Now if your company is seeking investors, especially institutional investors of either angel or VC level, it goes without saying that you will need to be set up as a corporation. Usually the investors will want a Delaware corporation. This will allow the corporation to issue preferred shares with various beneficial provisions in favor of the investors; right to convert to common, liquidation rights, registration rights, anti-dilution provisions, etc. While all of these are technically possible to do in an LLC format, they are not as commonly used. Investors feel more comfortable with the corporation form, notably c-corps, and they are the ones putting up the money so they usually get their way. Also, and more importantly, most investment funds have prohibitions in their organizational documents prohibiting investments in LLC’s to ensure that the fund does not receive any unrelated business income tax (UBIT). While you will hear some buzz around the internet, and maybe directly from some startups that institutional investors invested in their LLC, this is most likely through a “blocker” corporation, which is essentially a sole purpose corporation owned by the fund which holds the interest in the LLC. Most investors do not like this structure as it has its drawbacks, but it is done.
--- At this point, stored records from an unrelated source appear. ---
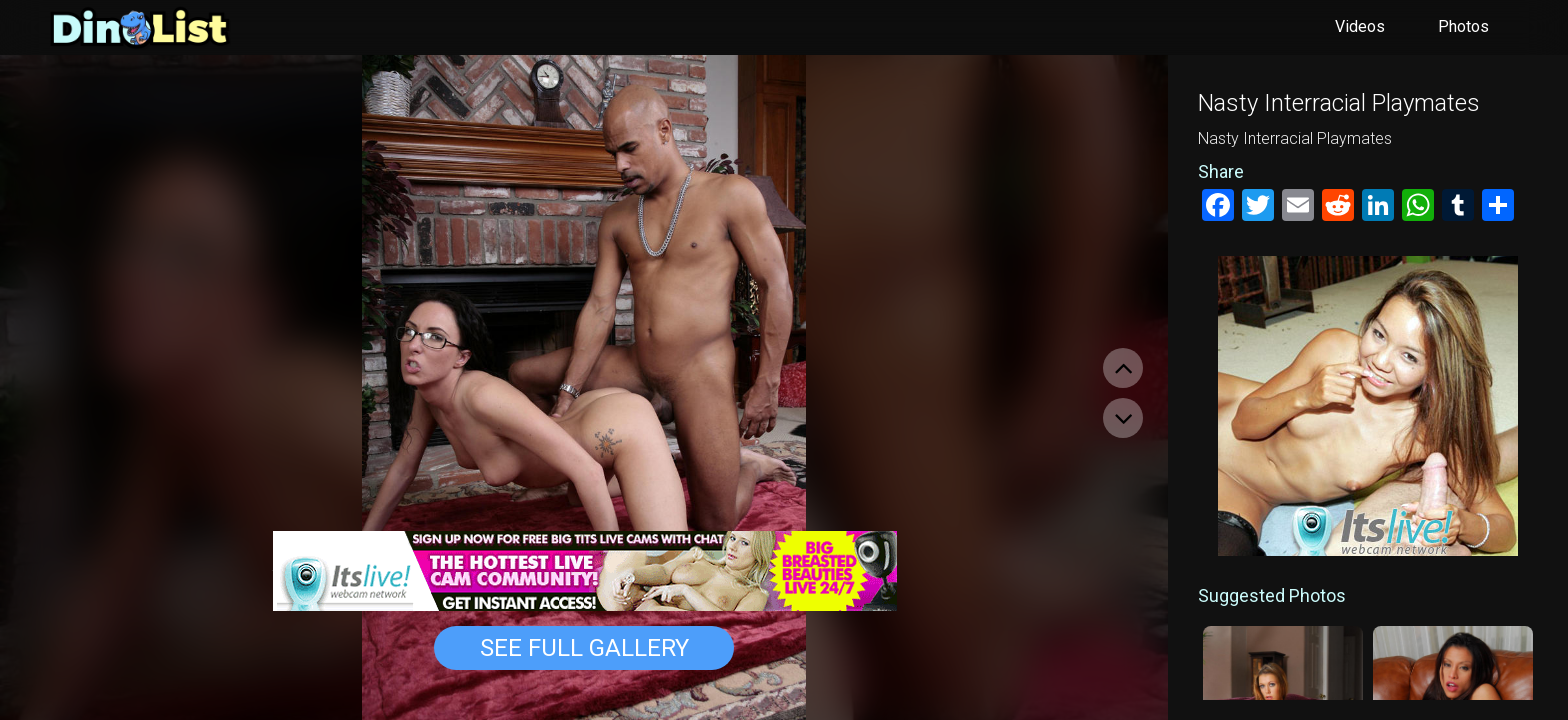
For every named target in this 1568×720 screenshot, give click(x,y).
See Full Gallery (584, 648)
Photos (1463, 26)
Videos (1360, 26)
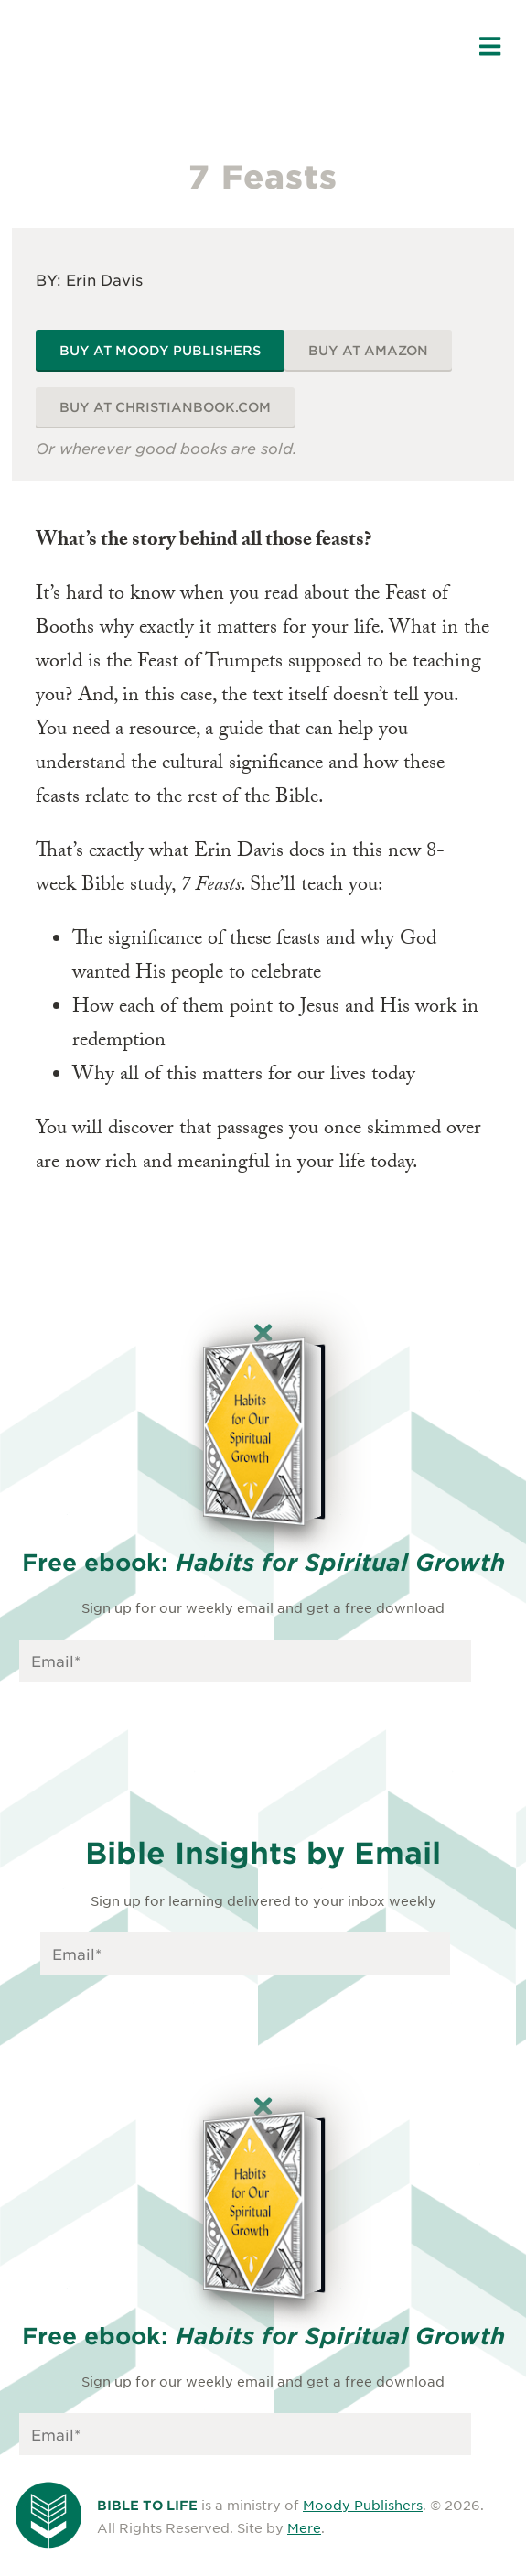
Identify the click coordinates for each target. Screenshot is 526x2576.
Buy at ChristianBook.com (165, 407)
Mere (304, 2527)
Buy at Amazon (368, 350)
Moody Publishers (363, 2504)
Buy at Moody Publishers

Honestly, if you are running a startup, you would rather be negotiating investment terms and trying to get the best deal that you can, so you don’t want to already have one foot in a hole with respect to your entity situation.
Of course, no matter which entity you choose, you can always later either convert (depending on what state your company was formed in) or merge the existing LLC or corporation into another that you have formed. This will of course, require legal assistance, and is not always an easy process, especially if your company has signed certain non-assignable contracts or has other liabilities. But, as with most things, there is a way that it can be done.